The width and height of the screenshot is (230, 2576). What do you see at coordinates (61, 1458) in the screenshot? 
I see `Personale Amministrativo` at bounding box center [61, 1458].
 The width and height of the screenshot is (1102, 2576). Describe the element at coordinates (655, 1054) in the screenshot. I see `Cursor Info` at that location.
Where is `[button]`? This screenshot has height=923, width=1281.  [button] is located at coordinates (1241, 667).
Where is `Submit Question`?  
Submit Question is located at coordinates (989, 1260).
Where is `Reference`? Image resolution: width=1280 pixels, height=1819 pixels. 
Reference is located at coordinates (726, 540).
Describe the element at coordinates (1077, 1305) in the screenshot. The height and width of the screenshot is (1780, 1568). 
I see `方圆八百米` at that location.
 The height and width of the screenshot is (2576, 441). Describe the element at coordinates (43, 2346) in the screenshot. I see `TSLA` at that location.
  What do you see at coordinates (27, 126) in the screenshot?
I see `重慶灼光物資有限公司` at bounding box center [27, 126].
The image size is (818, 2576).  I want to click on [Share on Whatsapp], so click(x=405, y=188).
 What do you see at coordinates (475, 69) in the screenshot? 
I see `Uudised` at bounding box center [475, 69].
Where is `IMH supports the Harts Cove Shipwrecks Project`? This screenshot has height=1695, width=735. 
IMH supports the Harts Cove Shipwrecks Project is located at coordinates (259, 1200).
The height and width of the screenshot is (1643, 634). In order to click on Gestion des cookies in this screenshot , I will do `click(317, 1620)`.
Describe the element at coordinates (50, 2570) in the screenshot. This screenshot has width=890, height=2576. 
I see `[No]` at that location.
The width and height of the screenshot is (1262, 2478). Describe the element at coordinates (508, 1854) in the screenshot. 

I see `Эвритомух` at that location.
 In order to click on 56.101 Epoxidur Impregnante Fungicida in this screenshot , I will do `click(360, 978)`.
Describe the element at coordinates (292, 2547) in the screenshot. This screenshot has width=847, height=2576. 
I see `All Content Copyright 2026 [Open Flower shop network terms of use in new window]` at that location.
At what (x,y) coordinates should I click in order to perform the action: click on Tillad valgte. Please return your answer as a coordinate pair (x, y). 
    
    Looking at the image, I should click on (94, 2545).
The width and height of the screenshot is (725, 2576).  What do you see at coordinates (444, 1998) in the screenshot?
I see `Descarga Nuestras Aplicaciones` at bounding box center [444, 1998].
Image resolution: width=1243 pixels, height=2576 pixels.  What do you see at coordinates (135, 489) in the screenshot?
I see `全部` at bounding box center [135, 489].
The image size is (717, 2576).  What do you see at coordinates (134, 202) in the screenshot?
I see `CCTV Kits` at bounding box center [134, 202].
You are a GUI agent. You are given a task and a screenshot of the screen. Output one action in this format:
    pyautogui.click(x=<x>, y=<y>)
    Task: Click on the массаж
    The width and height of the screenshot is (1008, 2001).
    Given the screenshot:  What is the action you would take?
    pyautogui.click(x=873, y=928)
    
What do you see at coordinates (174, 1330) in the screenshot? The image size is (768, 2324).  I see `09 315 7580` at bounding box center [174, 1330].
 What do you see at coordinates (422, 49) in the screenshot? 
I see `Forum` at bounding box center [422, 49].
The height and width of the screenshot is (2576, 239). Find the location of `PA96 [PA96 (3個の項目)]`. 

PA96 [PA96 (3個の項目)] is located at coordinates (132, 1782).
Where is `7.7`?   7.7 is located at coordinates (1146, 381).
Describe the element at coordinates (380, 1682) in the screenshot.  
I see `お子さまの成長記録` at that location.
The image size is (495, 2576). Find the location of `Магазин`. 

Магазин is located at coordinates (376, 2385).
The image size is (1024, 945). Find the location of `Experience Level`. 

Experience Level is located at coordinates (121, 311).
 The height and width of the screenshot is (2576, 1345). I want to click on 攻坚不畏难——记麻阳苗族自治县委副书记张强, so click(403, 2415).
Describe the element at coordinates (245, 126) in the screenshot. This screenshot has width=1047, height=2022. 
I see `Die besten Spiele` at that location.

══════════

> _Problem to work on_
For every entry above, give it back exactly as written.

> _Task response_
The width and height of the screenshot is (230, 2576). What do you see at coordinates (61, 1458) in the screenshot? 
I see `Personale Amministrativo` at bounding box center [61, 1458].
 The width and height of the screenshot is (1102, 2576). Describe the element at coordinates (655, 1054) in the screenshot. I see `Cursor Info` at that location.
Where is `[button]`? This screenshot has height=923, width=1281.  [button] is located at coordinates (1241, 667).
Where is `Submit Question`?  
Submit Question is located at coordinates (989, 1260).
Where is `Reference`? Image resolution: width=1280 pixels, height=1819 pixels. 
Reference is located at coordinates (726, 540).
Describe the element at coordinates (1077, 1305) in the screenshot. The height and width of the screenshot is (1780, 1568). 
I see `方圆八百米` at that location.
 The height and width of the screenshot is (2576, 441). Describe the element at coordinates (43, 2346) in the screenshot. I see `TSLA` at that location.
  What do you see at coordinates (27, 126) in the screenshot?
I see `重慶灼光物資有限公司` at bounding box center [27, 126].
The image size is (818, 2576).  I want to click on [Share on Whatsapp], so click(x=405, y=188).
 What do you see at coordinates (475, 69) in the screenshot? 
I see `Uudised` at bounding box center [475, 69].
Where is `IMH supports the Harts Cove Shipwrecks Project`? This screenshot has height=1695, width=735. 
IMH supports the Harts Cove Shipwrecks Project is located at coordinates (259, 1200).
The height and width of the screenshot is (1643, 634). In order to click on Gestion des cookies in this screenshot , I will do `click(317, 1620)`.
Describe the element at coordinates (50, 2570) in the screenshot. This screenshot has width=890, height=2576. 
I see `[No]` at that location.
The width and height of the screenshot is (1262, 2478). Describe the element at coordinates (508, 1854) in the screenshot. 

I see `Эвритомух` at that location.
 In order to click on 56.101 Epoxidur Impregnante Fungicida in this screenshot , I will do `click(360, 978)`.
Describe the element at coordinates (292, 2547) in the screenshot. This screenshot has width=847, height=2576. 
I see `All Content Copyright 2026 [Open Flower shop network terms of use in new window]` at that location.
At what (x,y) coordinates should I click in order to perform the action: click on Tillad valgte. Please return your answer as a coordinate pair (x, y). 
    
    Looking at the image, I should click on (94, 2545).
The width and height of the screenshot is (725, 2576).  What do you see at coordinates (444, 1998) in the screenshot?
I see `Descarga Nuestras Aplicaciones` at bounding box center [444, 1998].
Image resolution: width=1243 pixels, height=2576 pixels.  What do you see at coordinates (135, 489) in the screenshot?
I see `全部` at bounding box center [135, 489].
The image size is (717, 2576).  What do you see at coordinates (134, 202) in the screenshot?
I see `CCTV Kits` at bounding box center [134, 202].
You are a GUI agent. You are given a task and a screenshot of the screen. Output one action in this format:
    pyautogui.click(x=<x>, y=<y>)
    Task: Click on the массаж
    The width and height of the screenshot is (1008, 2001).
    Given the screenshot:  What is the action you would take?
    pyautogui.click(x=873, y=928)
    
What do you see at coordinates (174, 1330) in the screenshot? The image size is (768, 2324).  I see `09 315 7580` at bounding box center [174, 1330].
 What do you see at coordinates (422, 49) in the screenshot? 
I see `Forum` at bounding box center [422, 49].
The height and width of the screenshot is (2576, 239). Find the location of `PA96 [PA96 (3個の項目)]`. 

PA96 [PA96 (3個の項目)] is located at coordinates (132, 1782).
Where is `7.7`?   7.7 is located at coordinates (1146, 381).
Describe the element at coordinates (380, 1682) in the screenshot.  
I see `お子さまの成長記録` at that location.
The image size is (495, 2576). Find the location of `Магазин`. 

Магазин is located at coordinates (376, 2385).
The image size is (1024, 945). Find the location of `Experience Level`. 

Experience Level is located at coordinates (121, 311).
 The height and width of the screenshot is (2576, 1345). I want to click on 攻坚不畏难——记麻阳苗族自治县委副书记张强, so click(403, 2415).
Describe the element at coordinates (245, 126) in the screenshot. This screenshot has width=1047, height=2022. 
I see `Die besten Spiele` at that location.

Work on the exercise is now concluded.